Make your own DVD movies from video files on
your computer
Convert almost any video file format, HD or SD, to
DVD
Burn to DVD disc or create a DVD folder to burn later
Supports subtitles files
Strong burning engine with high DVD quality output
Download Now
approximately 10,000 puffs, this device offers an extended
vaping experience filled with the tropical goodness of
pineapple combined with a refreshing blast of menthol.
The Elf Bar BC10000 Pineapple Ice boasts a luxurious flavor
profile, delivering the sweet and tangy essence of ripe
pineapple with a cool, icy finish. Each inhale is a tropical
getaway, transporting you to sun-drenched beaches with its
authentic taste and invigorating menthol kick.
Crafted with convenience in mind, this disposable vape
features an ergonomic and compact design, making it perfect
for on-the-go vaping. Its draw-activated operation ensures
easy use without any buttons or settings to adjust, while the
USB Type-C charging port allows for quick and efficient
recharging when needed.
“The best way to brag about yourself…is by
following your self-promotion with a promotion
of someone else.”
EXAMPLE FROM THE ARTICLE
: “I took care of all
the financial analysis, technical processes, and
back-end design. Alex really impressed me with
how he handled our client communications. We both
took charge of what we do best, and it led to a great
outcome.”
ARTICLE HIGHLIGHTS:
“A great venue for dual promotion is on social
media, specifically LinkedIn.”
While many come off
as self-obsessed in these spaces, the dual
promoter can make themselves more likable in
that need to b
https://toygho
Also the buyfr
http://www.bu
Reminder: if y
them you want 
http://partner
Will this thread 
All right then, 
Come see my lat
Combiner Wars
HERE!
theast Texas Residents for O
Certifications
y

...

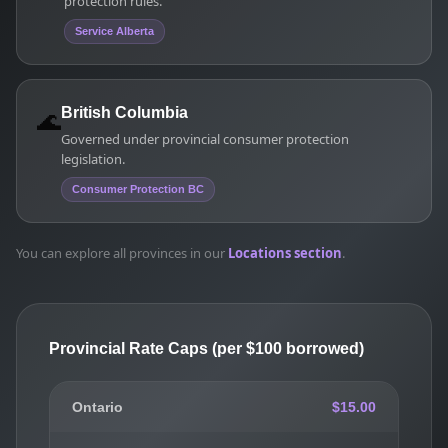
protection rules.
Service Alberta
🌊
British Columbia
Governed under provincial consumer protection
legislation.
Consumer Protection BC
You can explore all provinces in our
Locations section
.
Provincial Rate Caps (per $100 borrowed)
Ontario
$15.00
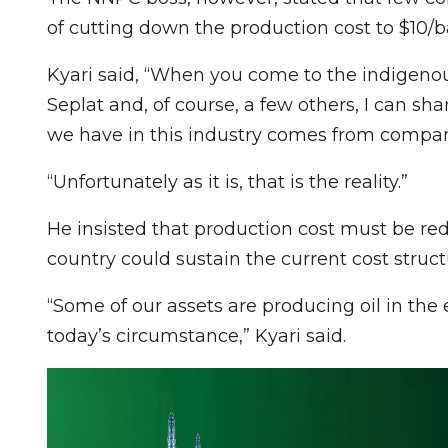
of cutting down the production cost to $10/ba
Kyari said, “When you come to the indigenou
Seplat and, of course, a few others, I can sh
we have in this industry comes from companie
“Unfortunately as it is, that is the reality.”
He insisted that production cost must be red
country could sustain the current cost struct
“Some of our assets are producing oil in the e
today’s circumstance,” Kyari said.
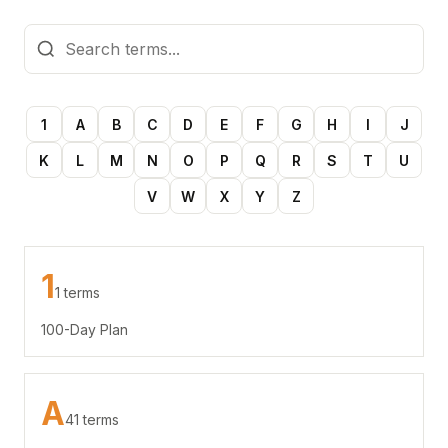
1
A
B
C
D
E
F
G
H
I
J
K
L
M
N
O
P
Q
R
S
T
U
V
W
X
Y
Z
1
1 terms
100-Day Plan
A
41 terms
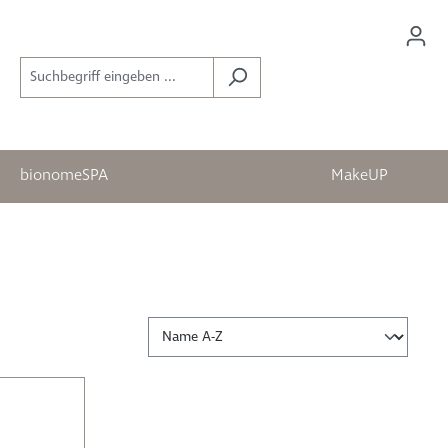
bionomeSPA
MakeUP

Aim of the exercise >> Identify the lines in the entries above that contain "vaping", then copy them out.

Task response >>
vaping experience filled with the tropical goodness of
for on-the-go vaping. Its draw-activated operation ensures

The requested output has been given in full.